**Document:** WG14 N1467

**Submitter:** Fred J. Tydeman (USA)

**Submission Date:** 2010-05-10

**Related documents:** N1428

**Subject:** ilogb

Background: There appear to be contradictory requirements in C99 on ilogb.

C99 7.12.6.5 The ilogb functions has:

ilogb(x) is (int)logb(x).

and

If the correct value is outside the range of the return type, the numeric result is unspecified.

C99 F.10.3.11 The logb functions has:

logb(+/-0.0) is -infinity.

logb(+/-infinity) is +infinity.

In addition, logb(NaN) is NaN is implied by F.10#11.

None of +/-infinity nor NaN are representable in int. So, that implies F.10.3.5#2

If the correct result is outside the range of the return type, the numeric result is unspecified and the "invalid" floating-point exception is raised.

would apply. But, 7.12.6.5 has specific return values for ilogb(zero), ilogb(infinity), and ilogb(NaN).

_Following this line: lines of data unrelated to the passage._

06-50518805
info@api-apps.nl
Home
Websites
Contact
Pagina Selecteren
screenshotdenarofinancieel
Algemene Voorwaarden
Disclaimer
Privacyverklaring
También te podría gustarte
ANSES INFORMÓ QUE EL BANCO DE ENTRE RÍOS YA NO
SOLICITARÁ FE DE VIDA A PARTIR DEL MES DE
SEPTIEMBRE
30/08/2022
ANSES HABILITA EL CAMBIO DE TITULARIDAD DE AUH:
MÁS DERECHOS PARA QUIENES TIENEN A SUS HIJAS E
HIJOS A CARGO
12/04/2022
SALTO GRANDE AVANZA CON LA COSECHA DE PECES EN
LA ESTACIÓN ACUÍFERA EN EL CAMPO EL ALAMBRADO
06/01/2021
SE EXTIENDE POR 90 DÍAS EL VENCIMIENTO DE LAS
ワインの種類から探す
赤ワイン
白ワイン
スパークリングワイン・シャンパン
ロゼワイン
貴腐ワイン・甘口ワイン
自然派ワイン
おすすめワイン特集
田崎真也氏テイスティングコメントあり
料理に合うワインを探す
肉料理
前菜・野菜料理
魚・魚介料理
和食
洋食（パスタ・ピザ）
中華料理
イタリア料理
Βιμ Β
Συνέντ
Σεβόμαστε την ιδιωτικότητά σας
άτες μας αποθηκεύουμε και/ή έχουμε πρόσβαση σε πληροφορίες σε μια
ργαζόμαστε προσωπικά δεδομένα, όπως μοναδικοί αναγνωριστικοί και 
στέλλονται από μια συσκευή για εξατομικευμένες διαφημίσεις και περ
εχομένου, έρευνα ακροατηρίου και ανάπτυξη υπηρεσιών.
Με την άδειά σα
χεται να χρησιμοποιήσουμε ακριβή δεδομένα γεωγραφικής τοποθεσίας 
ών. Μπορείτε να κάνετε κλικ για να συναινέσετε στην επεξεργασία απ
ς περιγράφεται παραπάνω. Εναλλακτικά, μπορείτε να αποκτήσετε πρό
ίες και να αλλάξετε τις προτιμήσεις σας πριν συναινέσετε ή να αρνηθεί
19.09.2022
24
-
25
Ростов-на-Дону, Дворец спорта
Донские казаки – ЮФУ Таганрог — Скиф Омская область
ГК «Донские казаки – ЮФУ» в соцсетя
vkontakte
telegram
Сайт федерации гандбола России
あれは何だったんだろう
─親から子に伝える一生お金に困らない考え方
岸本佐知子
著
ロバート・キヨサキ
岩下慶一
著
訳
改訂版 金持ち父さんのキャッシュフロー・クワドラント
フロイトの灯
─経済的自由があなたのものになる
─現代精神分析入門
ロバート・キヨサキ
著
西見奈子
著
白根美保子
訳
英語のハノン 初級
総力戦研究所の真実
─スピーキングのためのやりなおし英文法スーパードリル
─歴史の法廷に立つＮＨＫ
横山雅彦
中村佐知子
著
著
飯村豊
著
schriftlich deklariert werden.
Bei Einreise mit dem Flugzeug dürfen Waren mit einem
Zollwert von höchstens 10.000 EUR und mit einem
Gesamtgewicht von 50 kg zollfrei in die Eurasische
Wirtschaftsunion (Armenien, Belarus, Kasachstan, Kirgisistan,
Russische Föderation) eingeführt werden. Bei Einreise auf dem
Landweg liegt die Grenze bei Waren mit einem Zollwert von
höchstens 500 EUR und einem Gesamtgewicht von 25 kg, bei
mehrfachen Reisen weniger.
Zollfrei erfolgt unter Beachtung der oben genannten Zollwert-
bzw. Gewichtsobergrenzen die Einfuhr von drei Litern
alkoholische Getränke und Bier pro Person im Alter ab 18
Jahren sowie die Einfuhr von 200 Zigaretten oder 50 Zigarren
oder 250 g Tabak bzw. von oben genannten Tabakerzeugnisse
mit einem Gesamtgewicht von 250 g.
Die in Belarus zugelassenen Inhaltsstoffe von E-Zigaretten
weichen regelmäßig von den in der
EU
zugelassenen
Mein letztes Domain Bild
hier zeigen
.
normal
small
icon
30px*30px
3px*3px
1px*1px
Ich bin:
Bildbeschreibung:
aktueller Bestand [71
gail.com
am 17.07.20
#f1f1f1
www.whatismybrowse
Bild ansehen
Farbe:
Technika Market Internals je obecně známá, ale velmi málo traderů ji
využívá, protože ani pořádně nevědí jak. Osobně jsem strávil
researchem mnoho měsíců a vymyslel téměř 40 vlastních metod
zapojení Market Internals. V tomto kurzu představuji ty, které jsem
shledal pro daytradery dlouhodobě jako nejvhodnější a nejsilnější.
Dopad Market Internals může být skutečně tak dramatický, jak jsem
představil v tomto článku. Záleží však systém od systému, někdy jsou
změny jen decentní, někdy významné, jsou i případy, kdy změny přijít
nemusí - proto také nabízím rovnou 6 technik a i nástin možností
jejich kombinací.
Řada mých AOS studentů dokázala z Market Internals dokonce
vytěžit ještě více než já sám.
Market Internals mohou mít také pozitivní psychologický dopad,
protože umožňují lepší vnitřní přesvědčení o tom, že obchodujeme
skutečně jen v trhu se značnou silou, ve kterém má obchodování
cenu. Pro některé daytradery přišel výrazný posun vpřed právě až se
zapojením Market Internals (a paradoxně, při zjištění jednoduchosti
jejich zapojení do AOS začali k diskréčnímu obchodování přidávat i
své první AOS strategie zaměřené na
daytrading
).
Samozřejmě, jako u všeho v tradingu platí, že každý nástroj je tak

So, we really have correct result outside the range of the return type (which raises invalid), but with specified return values.

**Proposal**

Add to F.9.3.5 The ilogb functions, a new bullet:

-- ilobg(x) raises the "invalid" floating-point exception for x being a NaN, infinity, or zero and has a return value specified in 7.12.6.5.

Add to Raionale:

Since integer types do not have representations of NaN or infinity, ilogb(x) for x being a NaN, infinity, or zero, has return values that cannot be represented. Normally, that would result in an unspecified return value, but ilogb has required return values for those specific cases. The committee does not know of any hardware that has a return value for a finite non-zero value that exceeds the range of int.